ASSIGNMENT: Pick out each line of the records in which the word "sources" appears.

BEGIN GIVEN RECORDS

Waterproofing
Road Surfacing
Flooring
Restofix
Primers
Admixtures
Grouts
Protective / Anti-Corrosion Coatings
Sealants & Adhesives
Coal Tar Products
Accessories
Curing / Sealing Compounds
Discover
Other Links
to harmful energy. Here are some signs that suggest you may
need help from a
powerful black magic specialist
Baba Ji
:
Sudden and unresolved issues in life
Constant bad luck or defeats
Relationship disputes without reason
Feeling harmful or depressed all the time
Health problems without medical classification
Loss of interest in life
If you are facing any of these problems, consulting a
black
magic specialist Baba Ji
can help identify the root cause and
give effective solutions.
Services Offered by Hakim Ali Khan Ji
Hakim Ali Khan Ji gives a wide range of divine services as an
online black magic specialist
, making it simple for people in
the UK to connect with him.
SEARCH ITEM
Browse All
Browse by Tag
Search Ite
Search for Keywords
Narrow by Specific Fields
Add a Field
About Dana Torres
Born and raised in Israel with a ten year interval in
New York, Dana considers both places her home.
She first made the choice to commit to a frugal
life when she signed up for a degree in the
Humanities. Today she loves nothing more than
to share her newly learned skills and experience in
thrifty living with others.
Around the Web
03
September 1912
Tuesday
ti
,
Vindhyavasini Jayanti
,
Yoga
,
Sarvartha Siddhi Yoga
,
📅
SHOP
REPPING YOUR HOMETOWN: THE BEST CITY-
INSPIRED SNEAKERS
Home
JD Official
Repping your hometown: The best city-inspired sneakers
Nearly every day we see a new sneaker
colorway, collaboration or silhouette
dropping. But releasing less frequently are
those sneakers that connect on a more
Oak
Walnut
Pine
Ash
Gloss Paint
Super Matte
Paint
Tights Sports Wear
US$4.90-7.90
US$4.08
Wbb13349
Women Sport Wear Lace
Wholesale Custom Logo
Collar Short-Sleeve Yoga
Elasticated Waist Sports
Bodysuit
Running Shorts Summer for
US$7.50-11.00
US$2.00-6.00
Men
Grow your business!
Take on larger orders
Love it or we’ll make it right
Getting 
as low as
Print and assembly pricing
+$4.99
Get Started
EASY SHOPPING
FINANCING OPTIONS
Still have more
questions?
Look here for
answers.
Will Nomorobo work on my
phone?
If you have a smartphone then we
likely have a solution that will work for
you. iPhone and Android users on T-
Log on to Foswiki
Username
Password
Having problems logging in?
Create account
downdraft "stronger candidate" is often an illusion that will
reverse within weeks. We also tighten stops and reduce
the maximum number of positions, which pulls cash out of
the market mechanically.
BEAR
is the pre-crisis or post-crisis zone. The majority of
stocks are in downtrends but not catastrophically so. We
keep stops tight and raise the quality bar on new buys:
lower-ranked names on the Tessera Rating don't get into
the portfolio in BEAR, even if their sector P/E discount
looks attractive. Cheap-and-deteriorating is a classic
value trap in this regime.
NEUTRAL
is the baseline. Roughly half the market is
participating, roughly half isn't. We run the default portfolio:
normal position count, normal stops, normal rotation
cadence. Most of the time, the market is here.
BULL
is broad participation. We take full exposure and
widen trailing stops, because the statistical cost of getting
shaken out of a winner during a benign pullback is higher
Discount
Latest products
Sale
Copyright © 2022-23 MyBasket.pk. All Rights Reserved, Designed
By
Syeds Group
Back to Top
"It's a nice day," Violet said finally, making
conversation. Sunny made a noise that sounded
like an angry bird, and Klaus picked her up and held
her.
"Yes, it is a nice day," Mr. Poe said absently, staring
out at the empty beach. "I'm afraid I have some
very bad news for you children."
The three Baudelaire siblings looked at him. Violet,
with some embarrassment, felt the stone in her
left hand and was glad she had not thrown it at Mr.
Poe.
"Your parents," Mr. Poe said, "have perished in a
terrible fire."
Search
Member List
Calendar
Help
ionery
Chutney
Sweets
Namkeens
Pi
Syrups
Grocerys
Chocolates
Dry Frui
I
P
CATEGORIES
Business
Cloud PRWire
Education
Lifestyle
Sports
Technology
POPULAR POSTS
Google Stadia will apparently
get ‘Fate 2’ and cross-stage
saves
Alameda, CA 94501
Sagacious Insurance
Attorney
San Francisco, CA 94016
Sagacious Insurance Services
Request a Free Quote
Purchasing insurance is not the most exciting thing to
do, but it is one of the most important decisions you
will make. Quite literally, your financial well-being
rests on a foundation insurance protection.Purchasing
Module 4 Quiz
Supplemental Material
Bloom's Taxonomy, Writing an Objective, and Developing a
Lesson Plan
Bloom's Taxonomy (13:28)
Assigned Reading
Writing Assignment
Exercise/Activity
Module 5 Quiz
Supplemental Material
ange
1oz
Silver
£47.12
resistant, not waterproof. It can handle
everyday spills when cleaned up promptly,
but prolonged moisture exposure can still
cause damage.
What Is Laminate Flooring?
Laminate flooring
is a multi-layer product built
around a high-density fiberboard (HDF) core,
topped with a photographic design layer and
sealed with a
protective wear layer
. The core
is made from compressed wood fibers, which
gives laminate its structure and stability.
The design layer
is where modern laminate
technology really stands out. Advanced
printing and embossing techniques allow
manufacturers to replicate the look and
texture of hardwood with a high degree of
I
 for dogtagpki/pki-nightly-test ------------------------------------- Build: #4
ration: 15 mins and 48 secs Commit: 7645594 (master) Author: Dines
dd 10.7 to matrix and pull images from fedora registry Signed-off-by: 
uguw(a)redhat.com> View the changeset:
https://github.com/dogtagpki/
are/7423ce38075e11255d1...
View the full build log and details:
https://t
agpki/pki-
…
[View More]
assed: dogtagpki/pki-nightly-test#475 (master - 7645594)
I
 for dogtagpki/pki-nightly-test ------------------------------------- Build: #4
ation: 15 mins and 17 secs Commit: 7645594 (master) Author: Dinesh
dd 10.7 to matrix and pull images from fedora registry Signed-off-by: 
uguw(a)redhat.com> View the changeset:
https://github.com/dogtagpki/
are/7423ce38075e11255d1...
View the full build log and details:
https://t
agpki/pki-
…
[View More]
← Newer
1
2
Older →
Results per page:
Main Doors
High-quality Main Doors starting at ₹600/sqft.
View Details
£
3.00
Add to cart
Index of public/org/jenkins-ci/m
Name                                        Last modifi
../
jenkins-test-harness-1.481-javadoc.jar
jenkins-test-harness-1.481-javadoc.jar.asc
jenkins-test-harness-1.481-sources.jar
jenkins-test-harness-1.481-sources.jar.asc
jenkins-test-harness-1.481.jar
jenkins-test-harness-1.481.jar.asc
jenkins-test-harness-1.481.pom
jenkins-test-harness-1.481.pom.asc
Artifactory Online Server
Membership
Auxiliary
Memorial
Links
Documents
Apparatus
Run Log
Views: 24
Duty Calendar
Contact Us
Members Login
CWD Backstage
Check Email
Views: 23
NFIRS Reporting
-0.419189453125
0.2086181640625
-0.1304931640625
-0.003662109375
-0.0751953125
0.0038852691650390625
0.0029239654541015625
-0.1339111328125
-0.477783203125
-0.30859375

END GIVEN RECORDS

WRITTEN SOLUTION:
jenkins-test-harness-1.481-sources.jar
jenkins-test-harness-1.481-sources.jar.asc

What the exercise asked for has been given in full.